- **HOW TO COMPLETE THIS TASK**
Nothing but the lines from the first line of the records through the line with "Tháng 5 2022" should be output, exactly as written and free of pictures.

- - -

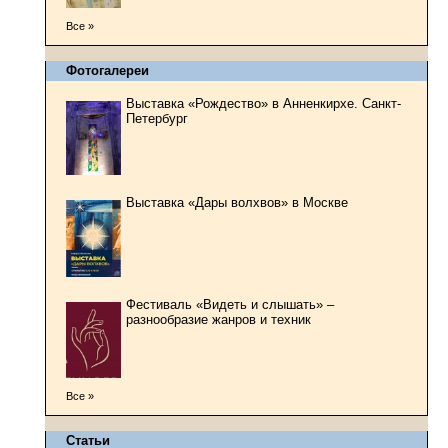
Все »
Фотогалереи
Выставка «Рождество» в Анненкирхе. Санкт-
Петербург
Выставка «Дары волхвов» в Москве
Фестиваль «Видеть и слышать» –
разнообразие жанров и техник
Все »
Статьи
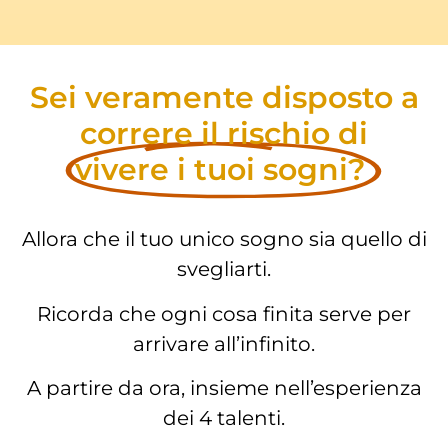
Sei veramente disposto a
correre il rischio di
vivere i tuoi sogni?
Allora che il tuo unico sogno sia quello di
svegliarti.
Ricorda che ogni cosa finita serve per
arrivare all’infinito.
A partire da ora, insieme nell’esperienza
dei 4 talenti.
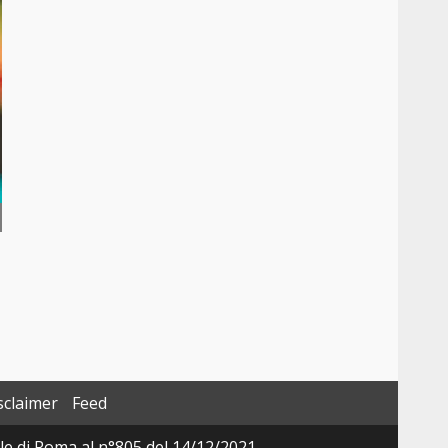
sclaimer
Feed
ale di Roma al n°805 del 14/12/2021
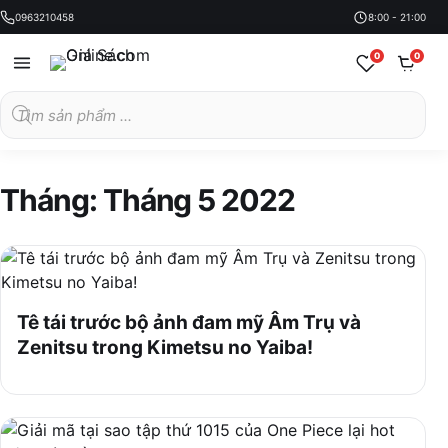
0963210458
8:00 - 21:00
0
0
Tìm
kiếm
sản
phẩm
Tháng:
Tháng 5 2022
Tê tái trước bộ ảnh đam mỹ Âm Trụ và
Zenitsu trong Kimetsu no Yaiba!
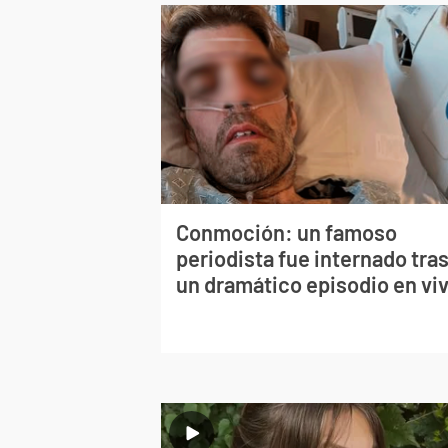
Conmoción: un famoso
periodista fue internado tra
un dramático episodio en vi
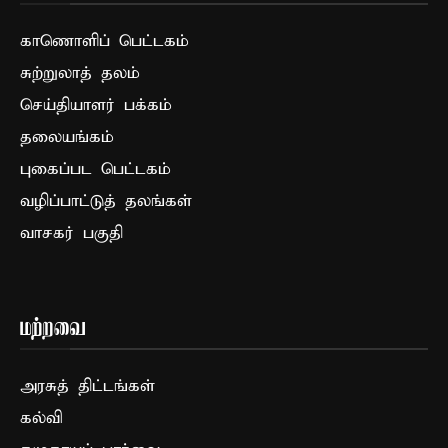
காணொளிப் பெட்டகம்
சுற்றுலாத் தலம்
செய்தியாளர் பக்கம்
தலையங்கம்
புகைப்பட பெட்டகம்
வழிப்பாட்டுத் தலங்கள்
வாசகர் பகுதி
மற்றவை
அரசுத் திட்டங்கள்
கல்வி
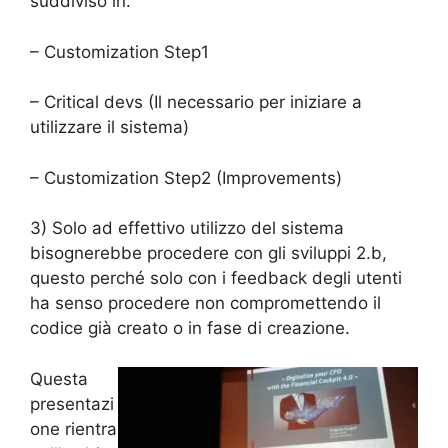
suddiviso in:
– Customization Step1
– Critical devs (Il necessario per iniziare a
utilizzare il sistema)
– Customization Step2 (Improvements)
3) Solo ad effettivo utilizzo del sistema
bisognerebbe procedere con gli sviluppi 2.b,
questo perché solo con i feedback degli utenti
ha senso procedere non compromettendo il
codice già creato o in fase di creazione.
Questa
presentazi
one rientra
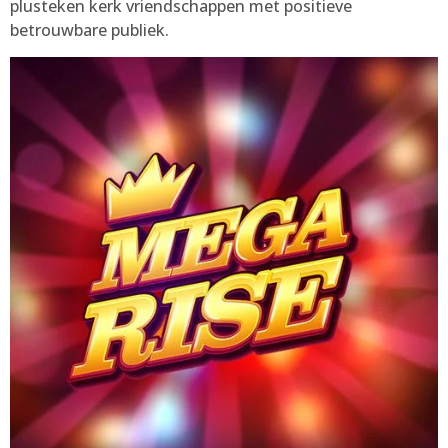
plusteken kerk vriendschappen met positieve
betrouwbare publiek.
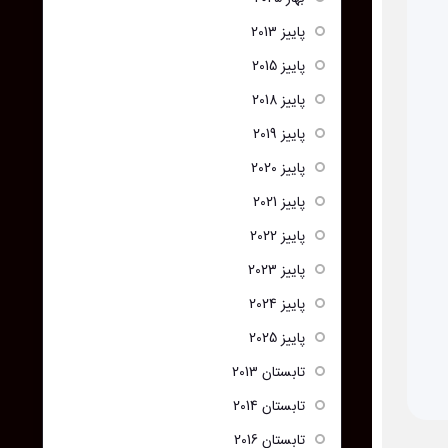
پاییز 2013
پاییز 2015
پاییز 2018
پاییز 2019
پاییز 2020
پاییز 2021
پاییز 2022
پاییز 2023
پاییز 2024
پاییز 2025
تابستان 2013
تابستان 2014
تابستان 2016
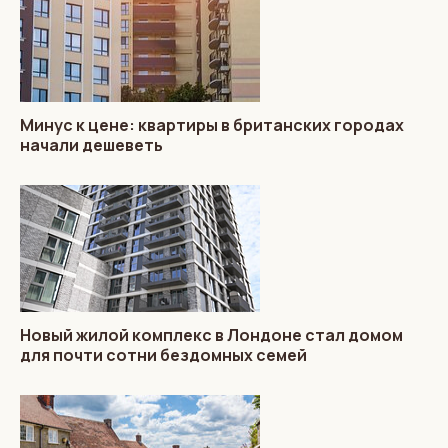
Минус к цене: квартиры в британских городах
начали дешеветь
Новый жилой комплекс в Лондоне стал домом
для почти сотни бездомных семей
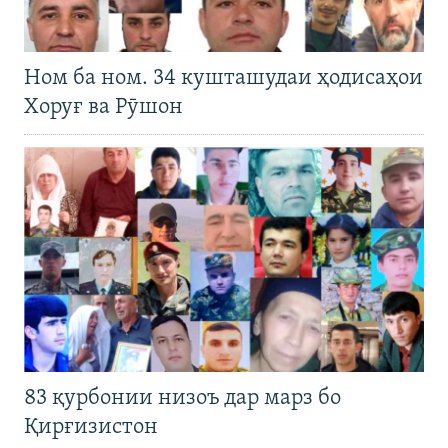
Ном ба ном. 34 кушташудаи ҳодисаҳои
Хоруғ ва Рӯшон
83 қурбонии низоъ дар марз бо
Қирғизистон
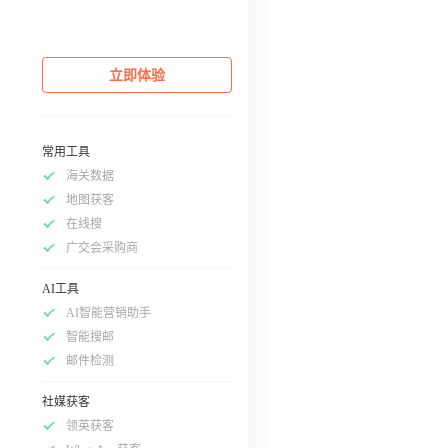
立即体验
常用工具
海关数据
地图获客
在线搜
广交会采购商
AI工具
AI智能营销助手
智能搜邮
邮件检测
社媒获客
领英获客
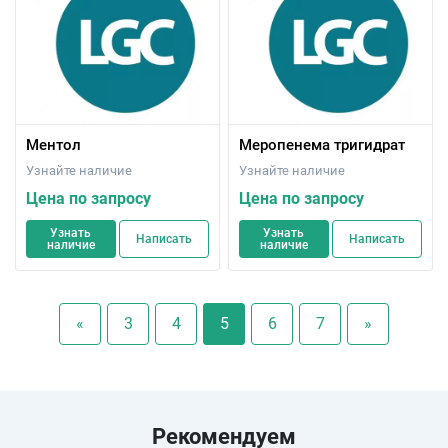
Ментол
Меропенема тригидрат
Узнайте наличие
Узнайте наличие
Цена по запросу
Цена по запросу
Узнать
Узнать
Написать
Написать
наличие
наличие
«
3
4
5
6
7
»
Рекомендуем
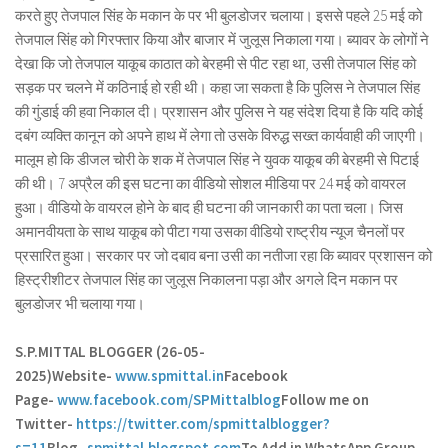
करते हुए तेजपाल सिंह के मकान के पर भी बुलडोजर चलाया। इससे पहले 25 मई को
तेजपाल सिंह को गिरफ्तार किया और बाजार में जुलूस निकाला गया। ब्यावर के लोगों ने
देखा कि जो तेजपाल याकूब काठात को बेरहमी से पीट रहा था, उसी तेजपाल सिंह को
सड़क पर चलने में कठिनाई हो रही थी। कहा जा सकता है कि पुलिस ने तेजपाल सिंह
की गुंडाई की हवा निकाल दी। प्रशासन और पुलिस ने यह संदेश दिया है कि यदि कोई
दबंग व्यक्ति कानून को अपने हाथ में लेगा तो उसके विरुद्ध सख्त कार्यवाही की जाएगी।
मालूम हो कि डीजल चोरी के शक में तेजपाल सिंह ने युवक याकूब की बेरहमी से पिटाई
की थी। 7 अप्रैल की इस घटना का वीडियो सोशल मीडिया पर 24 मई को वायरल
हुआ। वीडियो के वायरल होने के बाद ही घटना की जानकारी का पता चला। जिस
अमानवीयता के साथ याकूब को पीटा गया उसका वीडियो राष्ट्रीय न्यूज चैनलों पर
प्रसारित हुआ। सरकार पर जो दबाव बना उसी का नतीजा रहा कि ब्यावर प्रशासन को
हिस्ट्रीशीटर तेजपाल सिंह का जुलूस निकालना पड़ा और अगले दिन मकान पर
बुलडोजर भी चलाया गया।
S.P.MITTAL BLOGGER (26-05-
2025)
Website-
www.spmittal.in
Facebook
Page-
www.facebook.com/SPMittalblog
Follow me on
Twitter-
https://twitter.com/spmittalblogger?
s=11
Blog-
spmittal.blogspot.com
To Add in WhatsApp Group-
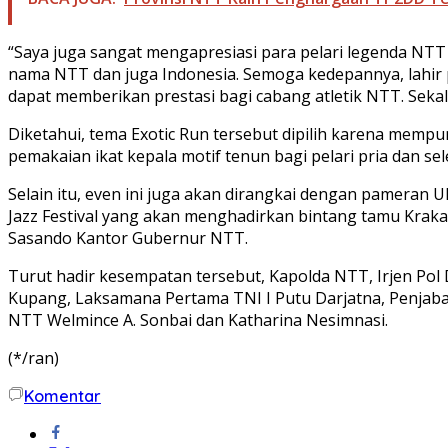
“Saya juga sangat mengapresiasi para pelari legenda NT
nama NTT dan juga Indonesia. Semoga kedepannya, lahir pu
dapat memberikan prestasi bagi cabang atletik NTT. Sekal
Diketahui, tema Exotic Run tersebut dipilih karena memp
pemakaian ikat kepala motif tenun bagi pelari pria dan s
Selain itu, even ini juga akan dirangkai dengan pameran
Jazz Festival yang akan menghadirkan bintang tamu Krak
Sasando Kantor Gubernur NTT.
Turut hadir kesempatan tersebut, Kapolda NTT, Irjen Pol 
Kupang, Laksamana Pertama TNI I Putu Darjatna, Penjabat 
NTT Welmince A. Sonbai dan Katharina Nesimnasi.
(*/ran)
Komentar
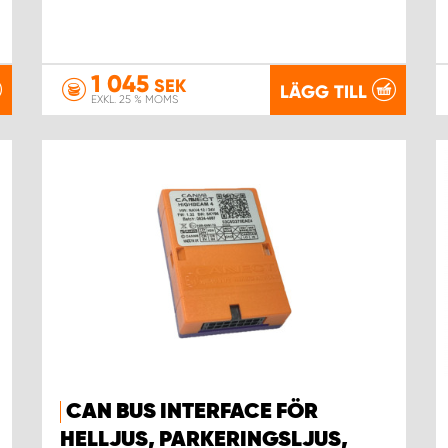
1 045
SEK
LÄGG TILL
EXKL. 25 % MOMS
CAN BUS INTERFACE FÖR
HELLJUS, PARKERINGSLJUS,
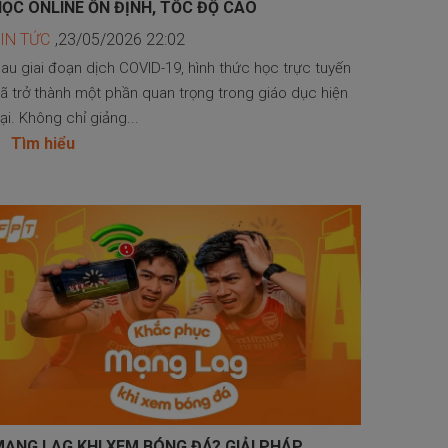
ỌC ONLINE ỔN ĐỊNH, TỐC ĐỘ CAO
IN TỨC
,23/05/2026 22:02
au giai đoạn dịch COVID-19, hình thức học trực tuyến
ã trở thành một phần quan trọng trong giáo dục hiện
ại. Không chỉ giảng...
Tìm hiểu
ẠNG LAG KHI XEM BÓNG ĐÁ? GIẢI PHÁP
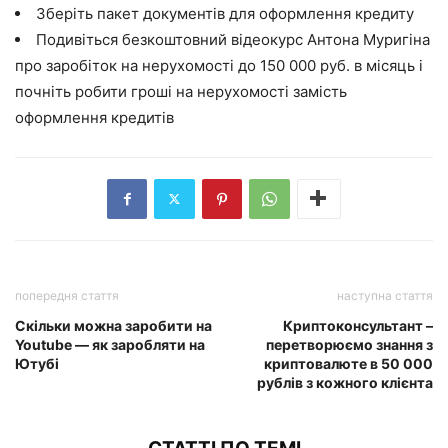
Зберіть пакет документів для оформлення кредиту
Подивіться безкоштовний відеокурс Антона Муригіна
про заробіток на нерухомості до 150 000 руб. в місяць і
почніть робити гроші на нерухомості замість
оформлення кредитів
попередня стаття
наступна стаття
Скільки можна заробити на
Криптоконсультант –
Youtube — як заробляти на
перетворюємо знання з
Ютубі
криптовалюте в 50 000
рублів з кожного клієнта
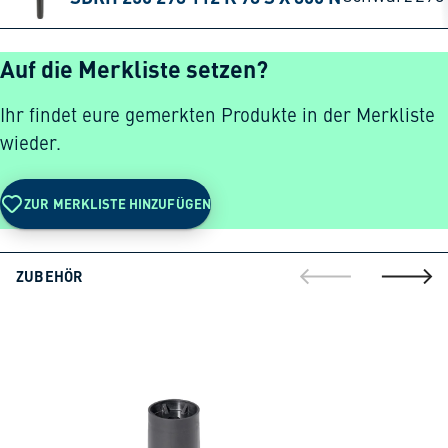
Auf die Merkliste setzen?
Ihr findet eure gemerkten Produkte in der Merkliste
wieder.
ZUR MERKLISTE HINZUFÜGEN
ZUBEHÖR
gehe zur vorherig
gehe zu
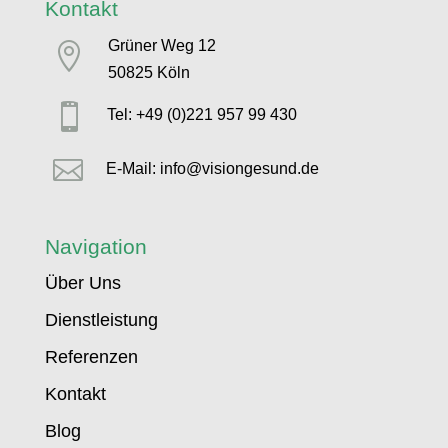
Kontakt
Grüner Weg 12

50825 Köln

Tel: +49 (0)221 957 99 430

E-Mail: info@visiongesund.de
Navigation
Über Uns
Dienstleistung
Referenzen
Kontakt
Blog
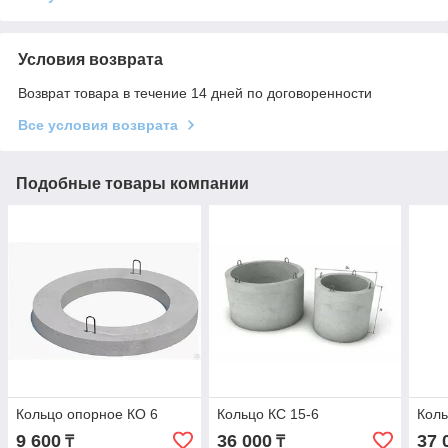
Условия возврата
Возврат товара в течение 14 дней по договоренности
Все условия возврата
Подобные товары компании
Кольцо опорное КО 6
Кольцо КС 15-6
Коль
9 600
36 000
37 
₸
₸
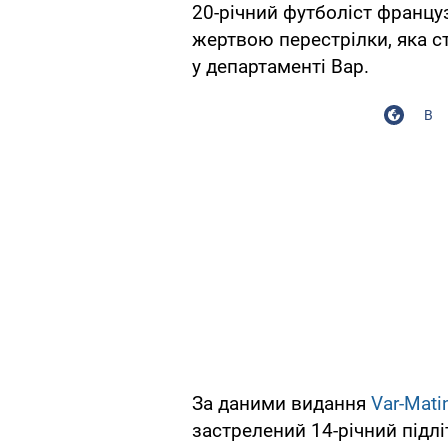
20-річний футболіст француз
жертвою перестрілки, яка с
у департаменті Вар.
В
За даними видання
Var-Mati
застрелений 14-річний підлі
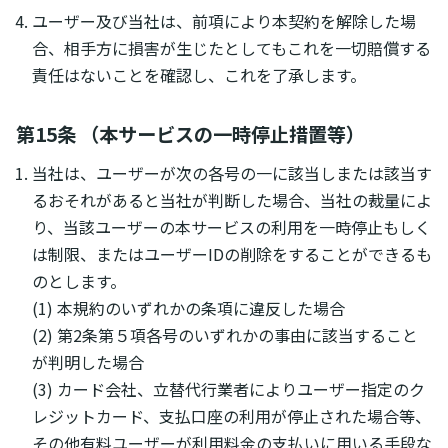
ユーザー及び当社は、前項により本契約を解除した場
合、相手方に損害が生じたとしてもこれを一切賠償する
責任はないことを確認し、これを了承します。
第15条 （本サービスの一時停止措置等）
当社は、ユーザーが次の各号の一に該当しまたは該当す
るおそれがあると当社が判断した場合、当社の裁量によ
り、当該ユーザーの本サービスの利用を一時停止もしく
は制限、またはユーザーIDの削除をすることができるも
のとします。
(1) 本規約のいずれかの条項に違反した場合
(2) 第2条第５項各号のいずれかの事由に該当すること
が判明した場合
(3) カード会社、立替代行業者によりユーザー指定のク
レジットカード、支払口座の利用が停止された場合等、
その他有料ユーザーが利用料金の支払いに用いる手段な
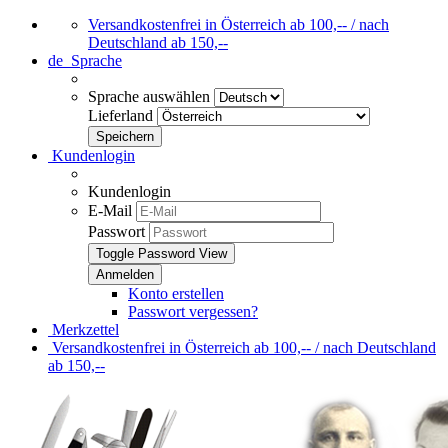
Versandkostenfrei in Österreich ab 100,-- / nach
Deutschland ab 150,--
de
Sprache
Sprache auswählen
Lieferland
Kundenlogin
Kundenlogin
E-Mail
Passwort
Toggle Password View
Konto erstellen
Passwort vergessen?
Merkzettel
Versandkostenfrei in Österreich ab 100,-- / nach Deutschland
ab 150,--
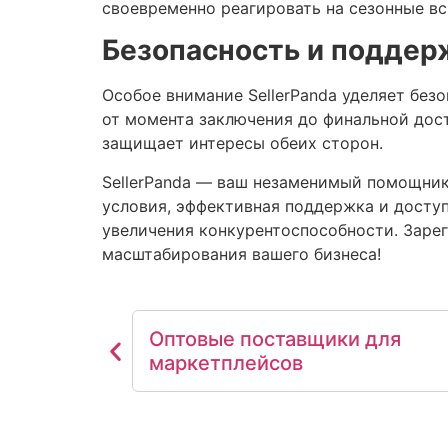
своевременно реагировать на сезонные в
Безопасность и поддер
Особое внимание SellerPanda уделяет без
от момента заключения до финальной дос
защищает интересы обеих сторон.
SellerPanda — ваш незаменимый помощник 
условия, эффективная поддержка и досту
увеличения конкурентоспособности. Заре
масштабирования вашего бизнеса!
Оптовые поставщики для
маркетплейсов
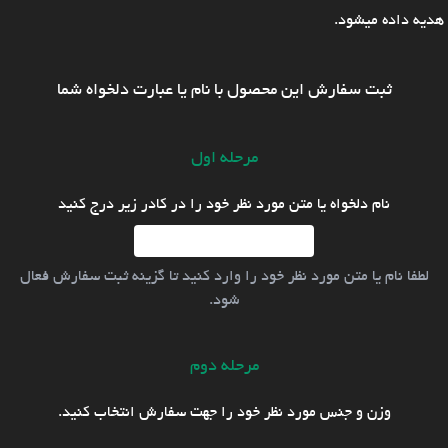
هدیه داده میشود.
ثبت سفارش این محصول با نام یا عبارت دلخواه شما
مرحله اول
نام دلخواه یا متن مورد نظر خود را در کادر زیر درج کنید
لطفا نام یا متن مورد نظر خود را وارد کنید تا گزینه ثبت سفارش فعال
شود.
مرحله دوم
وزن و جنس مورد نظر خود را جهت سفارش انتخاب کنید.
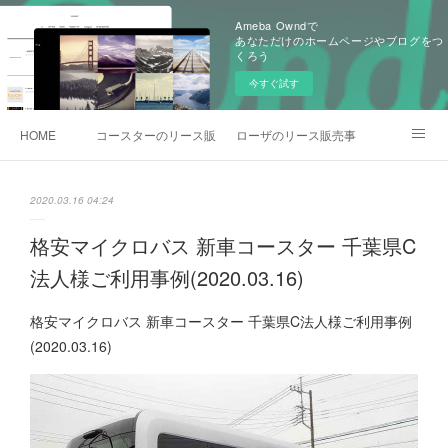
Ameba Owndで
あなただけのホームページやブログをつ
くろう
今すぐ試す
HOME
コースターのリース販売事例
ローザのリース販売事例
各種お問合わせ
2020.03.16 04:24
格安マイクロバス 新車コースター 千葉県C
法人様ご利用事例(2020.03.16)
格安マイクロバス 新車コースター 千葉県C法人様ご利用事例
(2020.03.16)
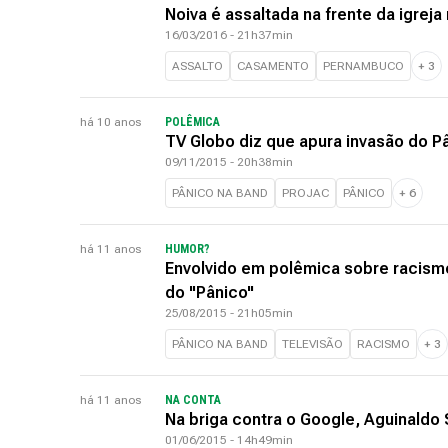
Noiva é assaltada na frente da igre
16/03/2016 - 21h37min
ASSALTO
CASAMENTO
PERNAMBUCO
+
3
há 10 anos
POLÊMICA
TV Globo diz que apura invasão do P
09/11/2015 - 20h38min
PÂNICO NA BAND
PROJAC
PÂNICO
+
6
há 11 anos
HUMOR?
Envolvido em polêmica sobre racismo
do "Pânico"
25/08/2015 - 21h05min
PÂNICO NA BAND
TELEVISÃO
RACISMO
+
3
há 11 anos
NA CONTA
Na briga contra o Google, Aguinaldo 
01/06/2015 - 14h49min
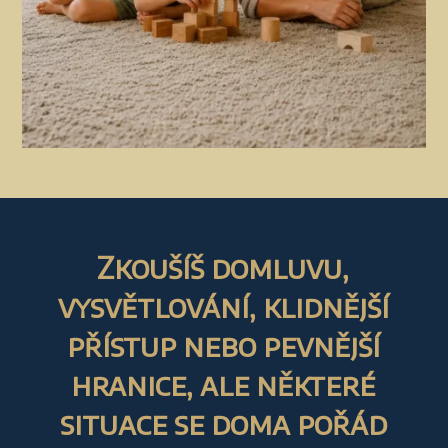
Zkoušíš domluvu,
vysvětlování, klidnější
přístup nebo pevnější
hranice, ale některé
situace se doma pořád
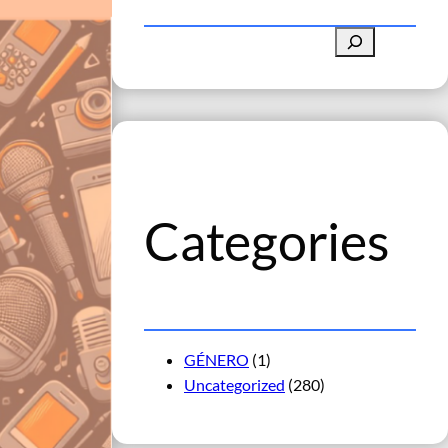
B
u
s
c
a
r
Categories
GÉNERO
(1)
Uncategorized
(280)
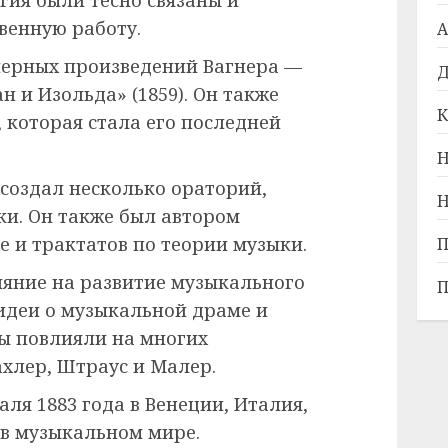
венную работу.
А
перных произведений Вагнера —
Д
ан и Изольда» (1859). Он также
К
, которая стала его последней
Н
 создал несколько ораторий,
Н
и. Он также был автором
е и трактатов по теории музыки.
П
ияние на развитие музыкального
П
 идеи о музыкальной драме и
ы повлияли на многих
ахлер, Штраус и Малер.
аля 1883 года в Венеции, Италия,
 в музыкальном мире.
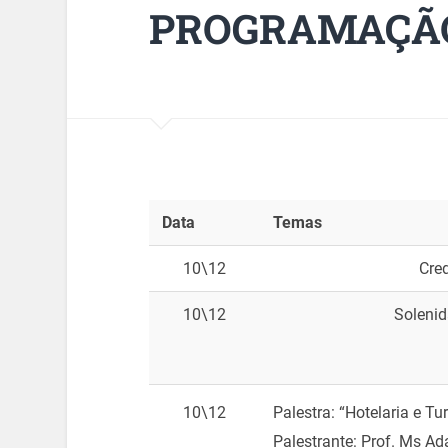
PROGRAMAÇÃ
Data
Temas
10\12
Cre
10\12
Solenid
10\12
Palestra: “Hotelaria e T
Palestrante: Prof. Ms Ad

- - -

- **RESULT**
Все »
Фотогалереи
Выставка «Рождество» в Анненкирхе. Санкт-
Петербург
Выставка «Дары волхвов» в Москве
Фестиваль «Видеть и слышать» –
разнообразие жанров и техник
Все »
Статьи
Sei veramente disposto a
correre il rischio di
vivere i tuoi sogni?
Allora che il tuo unico sogno sia quello di
svegliarti.
Ricorda che ogni cosa finita serve per
arrivare all’infinito.
A partire da ora, insieme nell’esperienza
dei 4 talenti.
sclaimer
Feed
ale di Roma al n°805 del 14/12/2021
0963210458
8:00 - 21:00
0
0
Tìm
kiếm
sản
phẩm
Tháng:
Tháng 5 2022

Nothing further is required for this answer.